Prof. CHANG Hong and Dr. LU Xiaotong from National Time Service Center proposed and realized the dual-excitation strontium atomic optical clock, which realized the measurement accuracy beyond the Dick limit, thus effectively improving the measurement accuracy of the optical lattice clock.

On the basis of the strontium optical clock with frequency stability of 1E-18 which has been realized at the beginning of this year (Jpn. J. Appl. Phys. 59, 070903 (2020)), they have solved the key technique of simultaneously and independently detecting multiple independent clock transitions, and realized the closed-loop operation of dual-excitation strontium atomic optical clock. Compared with the traditional optical lattice clock, the dual-excited strontium atomic optical clock can reduce the clock feedback period by half, thus directly reducing the Dick effect by a half, and finally increasing the frequency stability of the clock by 1.4 times.

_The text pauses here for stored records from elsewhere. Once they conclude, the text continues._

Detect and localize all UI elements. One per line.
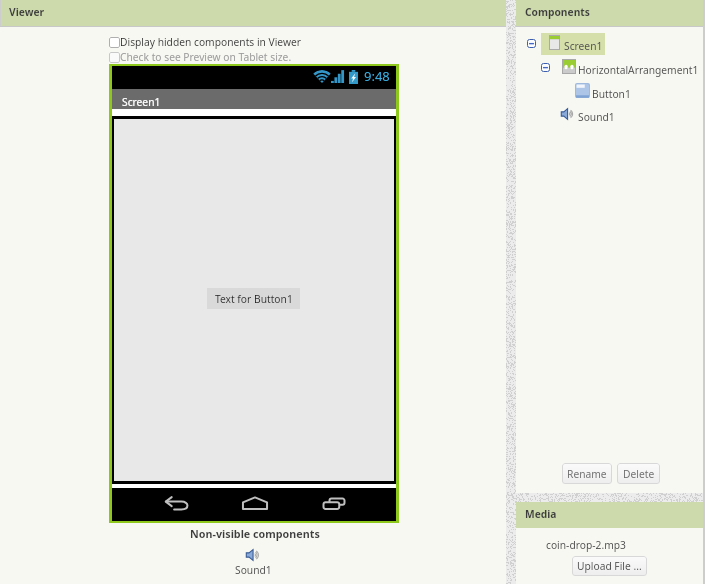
staticText: HorizontalArrangement1 — [578, 63, 699, 77]
button[interactable]: Back — [165, 496, 189, 510]
button[interactable]: Collapse — [541, 63, 550, 72]
staticText: coin-drop-2.mp3 — [546, 538, 626, 552]
button[interactable]: Recent apps — [322, 497, 347, 510]
staticText: Text for Button1 — [215, 292, 293, 306]
staticText: 9:48 — [364, 67, 390, 85]
button[interactable]: Sound1 — [560, 106, 640, 126]
button[interactable]: HorizontalArrangement1 — [541, 58, 701, 78]
button[interactable]: Rename — [562, 463, 612, 484]
button[interactable]: Home — [241, 496, 269, 510]
staticText: Rename — [567, 467, 607, 481]
staticText: Delete — [623, 467, 655, 481]
button[interactable]: Button1 — [574, 82, 654, 102]
staticText: Components — [525, 5, 590, 19]
button[interactable]: Delete — [617, 463, 660, 484]
button[interactable]: Display hidden components in Viewer — [109, 36, 291, 49]
button[interactable]: Text for Button1 — [207, 288, 300, 309]
button[interactable]: Check to see Preview on Tablet size. — [109, 51, 291, 64]
staticText: Check to see Preview on Tablet size. — [120, 50, 292, 64]
staticText: Viewer — [9, 5, 45, 19]
button[interactable]: Upload File ... — [572, 556, 647, 576]
staticText: Media — [525, 507, 557, 521]
staticText: Upload File ... — [577, 559, 642, 573]
staticText: Sound1 — [578, 110, 615, 124]
staticText: Button1 — [592, 87, 631, 101]
staticText: Sound1 — [235, 563, 272, 577]
button[interactable]: Screen1 — [527, 33, 607, 55]
staticText: Screen1 — [122, 95, 161, 109]
staticText: Screen1 — [564, 39, 603, 53]
staticText: Display hidden components in Viewer — [120, 35, 302, 49]
button[interactable]: Collapse — [527, 39, 536, 48]
staticText: Non-visible components — [190, 527, 320, 542]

Related research results were published, titled “Synchronous Frequency Comparison Beyond the Dick Limit Based on Dual-Mathematical Spectrum in an Optical Lattice Clock”, in Applied Physics Letters (Appl. Phys. Lett. 117, 231101 (2020)).

"The authors present a creative, novel method to simultaneously probe multiple components of an optical lattice clock transition …. This scheme would result in a dramatic reduction in required operating time across essentially all experiments …. This innovative technology might find real world application in the optical clocks now increasingly contributing to international timekeeping", the referee noted in his/her review comments.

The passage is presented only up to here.